All of a sudden, men were growing their hair out and women were wearing mini skirts. The Beatles also brought boots into fashion. 'Beatle boots,' are tight ankle-length boots, traditionally black and pointed at the toe. Brian Epstein, while perusing London streets in 1963, stumbled upon footwear company Anello & Davide. There Epstein spotted the iconic black Chelsea boots and coined four pairs for each Beatle. From Beatle, fashion was set in stone, and in under a year’s time, the shoe was in a good portion of American men’s closets.
“The Beatles suit and tie, although simplistic, was revolutionary for embraced pure, unadulterated music as most genuine” (Fricke)

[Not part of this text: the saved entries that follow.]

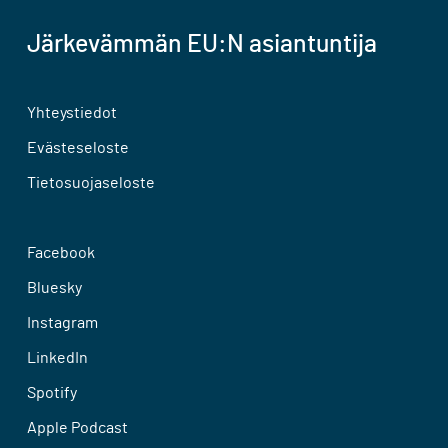
Järkevämmän EU:N asiantuntija
Yhteystiedot
Evästeseloste
Tietosuojaseloste
Facebook
Bluesky
Instagram
LinkedIn
Spotify
Apple Podcast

Later, like their music, The Beatles populated the minimalist design. Away from audio tricks also meant away with the flashy, brightly-colored clothing and into solid black or white suits. Regardless, The Beatles initiated unconventional trends unlike that of any musical group.
Thesis Point Three
The Beatles and their nonconformist energy can also be credited to the start of many defining cultural movements that advocated for that same peace-loving ambiance started by the group.
“From there these new attitudes—which, make no mistake, were anti-authority—fused with politics, where they linked arms with a nascent political consciousness among young people that in turn produced a whole new set of political demands and grievances” (“How The Beatles Changed the World, 00:45:25 - 00:45:54).
At the heart, the Sixties were about personal liberation. We take that freedom as a given now. Today, there’s no turning back on individuality, the freedom to be who you, and bearing an interest in a life different from your parents’, and in many ways, The Beatles spearheaded that revolution in thought.
Up until the 60s, the idea of merging political thought and music was unheard of. Once Americans recognized that their music wasn’t teeny-bop tunes limited to teenagers, it started to gain the momentum needed for the world to recognize the music as “art”; and once it did, it started to impact other forms of cultural expression too, giving rise to an apostate awareness beginning in the musical realm and eventually spreading into literature, film, and other cultural empires.
“For most of history, most people just worked, feared God’s wrath, raised their children, and died, and the Beatles challenged that idea by striving for a life fulfilled by your own choosing” (Burrows 46).
The Beatles gave rise to the idea that your destiny is your own choosing (i.e. Taxman and Revolution), and so a individual and societal revolution arguably more profound and far-reaching than most political ones emerged alongside the catchy tunes and brilliantly solemn ballads.
Conclusion
The 4 Liverpool lads upended the cultural landscape in such a way that their presence ventured from the music industry to our own closets, and even our ideologies.The Beatles’ music reflected its era (cannabis use, political turmoil, etc.) but also transcended it so that even now it remains supplementing each successive generation that discovers it. Moreover, because of the popularity of their music, their fashion became synonymously admired and replicated. Their sound, fashion, or premise though would be nothing if it weren’t for the weight it all held. The Beatles came into the spotlight at a time with vast internal conflicts, and disunity then unified the nation with catchy, yet meaningful metaphors for peace.
Ultimately, the Beatles served the world Avante Garde fashion trends, unorthodox musical techniques, and a reconstruction of political thought that later came to define the 60s and the rest of time.